DEUTSCHE GESELLSCHAFT FÜR PSYCHOLOGISCHE SCHMERZTHERAPIE UND -FORSCHUNG E.V.

AKUTER UND CHRONISCHER SCHMERZ

Akuter Schmerz – Attackenschmerz – chronischer Schmerz

Als „bellender Wachhund der Gesundheit“ macht Schmerz uns darauf aufmerksam,
dass irgendwo im Körper etwas nicht stimmt: Er zeigt uns, wo Reizungen, Wunden
oder Entzündungen entstanden sind und ob sie sich möglicherweise ausbreiten.
„Dieser Schmerz ist kein Gegner, sondern ein Helfer.

Solche akuten Schmerzen empfinden wir zum Beispiel bei Zahnweh,
Verstauchungen, Prellungen, Schnittverletzungen, Sonnenbrand oder Muskelverspannungen. In der Regel klingen akut auftretende Schmerzen von selbst ab, sobald die auslösende Ursache geheilt und beseitigt worden ist.

Der Attackenschmerz kehrt dagegen in unregelmäßiger Folge wieder, etwa in Form von Migräneanfällen, Spannungskopfschmerzen, Gesichtsschmerzen
oder Rückenschmerzen. Solche Attackenschmerzen warnen nicht so sehr
vor akuten Schädigungen, sondern eher vor einer länger dauernden oder wiederkehrenden Überbelastung des Organismus. 

Dass viele Menschen lang anhaltende oder häufig wiederkehrende Schmerzen erleiden müssen, hat zwei Ursachen:

  1. Eine Vielzahl von chronischen Erkrankungen ist mit Schmerzen für die Betroffenen verbunden, wie z.B. bei rheumatischen Leiden, Diabetes oder Tumorerkrankungen.
  2. Schmerz kann selbst zu einer Erkrankung werden, auch wenn eine körperliche (somatische) Ursache nicht oder nicht mehrvorhanden ist, und hat damit die biologisch sinnvolle Warnfunktion verloren.
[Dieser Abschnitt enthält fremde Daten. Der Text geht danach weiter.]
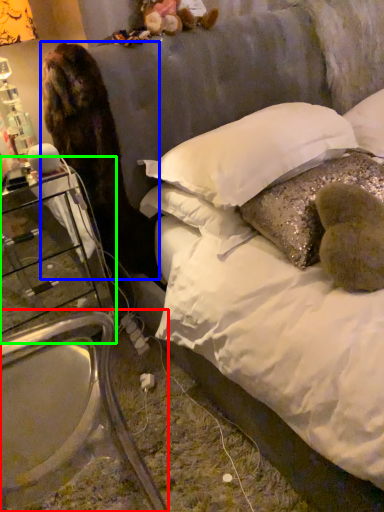 Question: Which object is the closest to the armchair (highlighted by a red box)? Choose among these: animal (highlighted by a blue box) or nightstand (highlighted by a green box).

Choices:
 (A) animal
 (B) nightstand

Answer: (B) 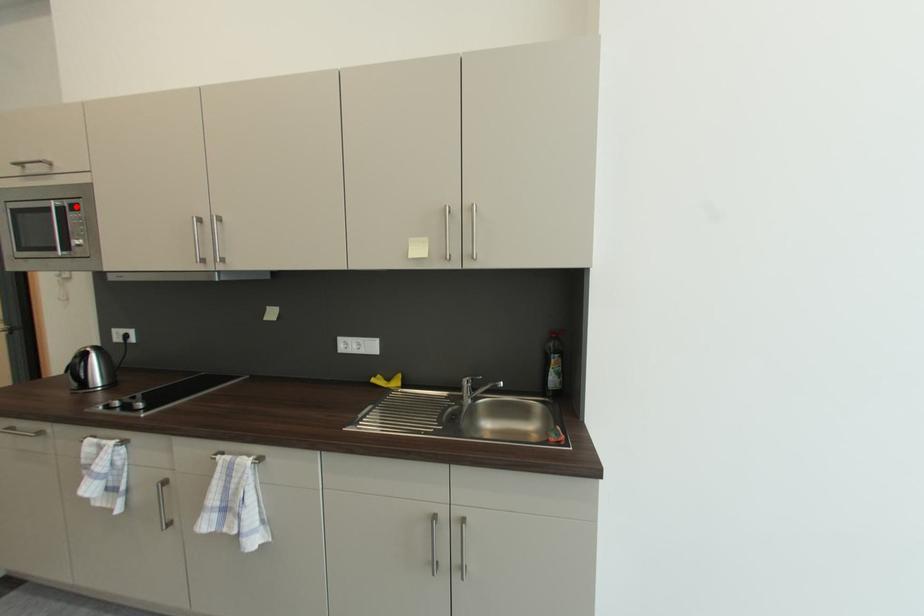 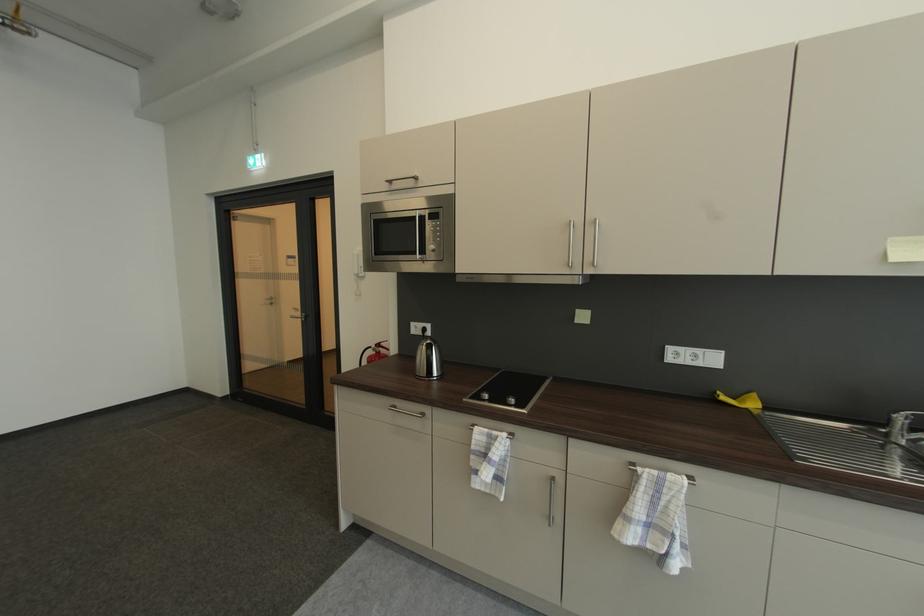 Find the pixel in the second image that matches the highlighted location in the first image.

(436, 215) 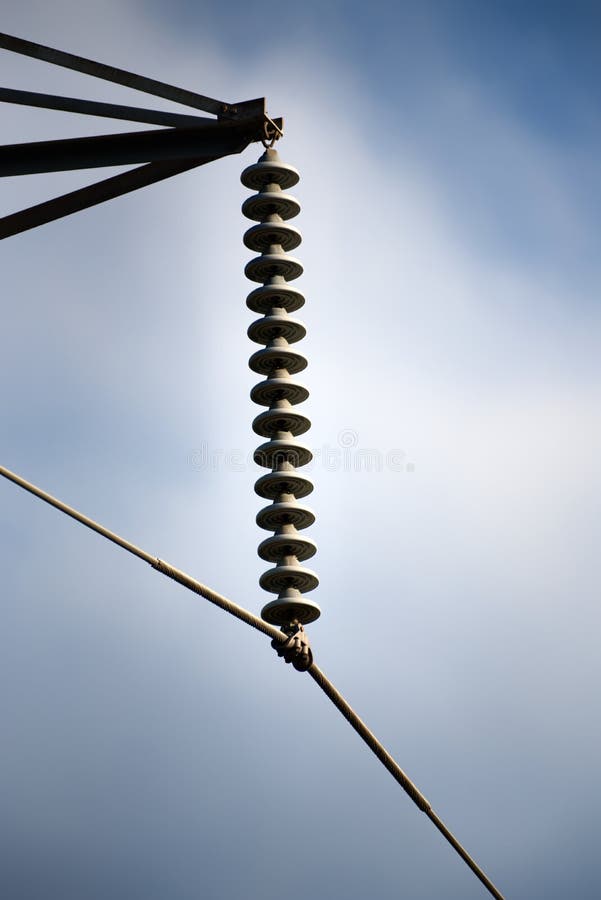 At what (x,y) coordinates should I click in order to perform the action: click on cable. Please return your answer as a coordinate pair (x, y). The height and width of the screenshot is (900, 601). Looking at the image, I should click on (224, 598). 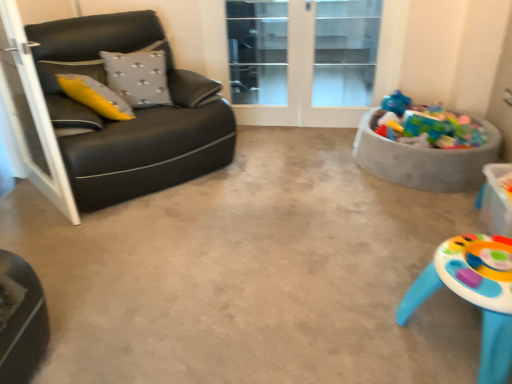 Where is `vacant space that is in between black leather couch at left and matte plastic table at lower right`? The image size is (512, 384). vacant space that is in between black leather couch at left and matte plastic table at lower right is located at coordinates (268, 242). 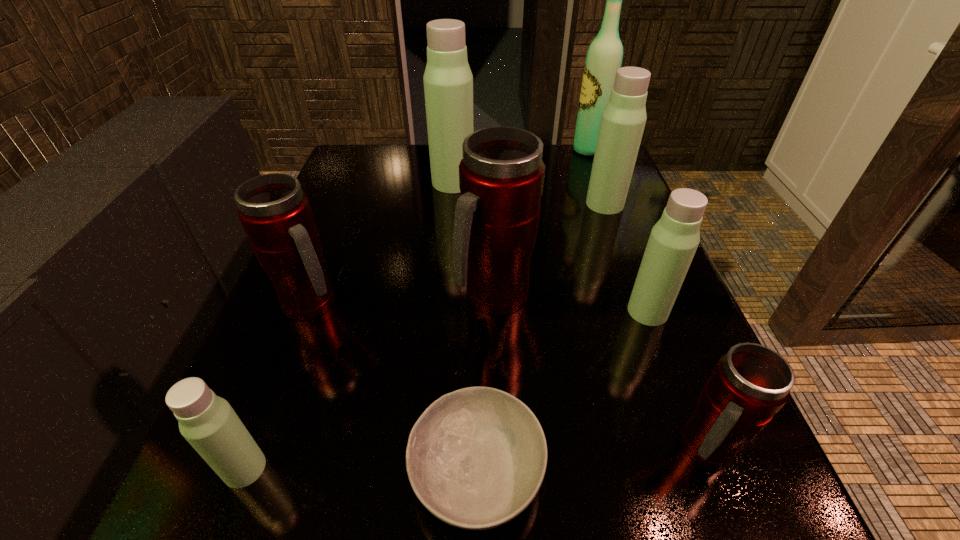 This screenshot has width=960, height=540. In order to click on the farthest object in this screenshot , I will do `click(604, 57)`.

You are a GUI agent. You are given a task and a screenshot of the screen. Output one action in this format:
    pyautogui.click(x=<x>, y=<y>)
    Task: Click on the wine bottle
    Image resolution: width=960 pixels, height=540 pixels.
    Given the screenshot: What is the action you would take?
    pyautogui.click(x=604, y=57)

You are a GUI agent. You are given a task and a screenshot of the screen. Output one action in this format:
    pyautogui.click(x=<x>, y=<y>)
    Task: Click on the third light thermos bottle from right to left
    The height and width of the screenshot is (540, 960).
    Given the screenshot: What is the action you would take?
    pyautogui.click(x=448, y=81)

Identify the location of the farthest light thermos bottle. (448, 81).

At what (x,y) coordinates should I click in order to perform the action: click on the third smallest light thermos bottle. Please return your answer as a coordinate pair (x, y). Looking at the image, I should click on (623, 120).

Locate an element on the screen. the second farthest light thermos bottle is located at coordinates (623, 120).

Locate an element on the screen. the second red thermos bottle from left to right is located at coordinates (501, 176).

The width and height of the screenshot is (960, 540). Find the location of `the leftmost red thermos bottle`. the leftmost red thermos bottle is located at coordinates (275, 213).

Where is `the third farthest light thermos bottle`? This screenshot has width=960, height=540. the third farthest light thermos bottle is located at coordinates (673, 241).

Where is `the rightmost red thermos bottle`? This screenshot has height=540, width=960. the rightmost red thermos bottle is located at coordinates (751, 383). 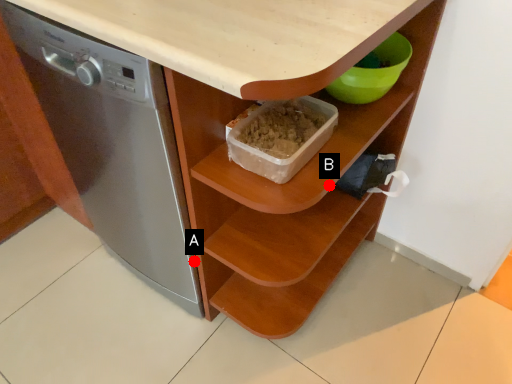 Question: Two points are circled on the image, labeled by A and B beside each circle. Which point appears farthest from the camera in this image?

Choices:
 (A) A is further
 (B) B is further

Answer: (A)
Nach übereinstimmender Meinung aller Fachleute wird chronischer Schmerz heute als eine eigenständige Krankheit betrachtet. Eine solche scheinbar „grundlose“ Erkrankung belastet die Patienten und ihre Angehörigen besonders schwer. Dies wird noch dadurch verstärkt, dass das soziale Umfeld auf die unerklärbaren Schmerzen oft mit Unverständnis reagiert; rasch werden die Betroffenen mit Sätzen wie „Der simuliert doch nur“ oder „Das ist doch reine Einbildung“ belegt.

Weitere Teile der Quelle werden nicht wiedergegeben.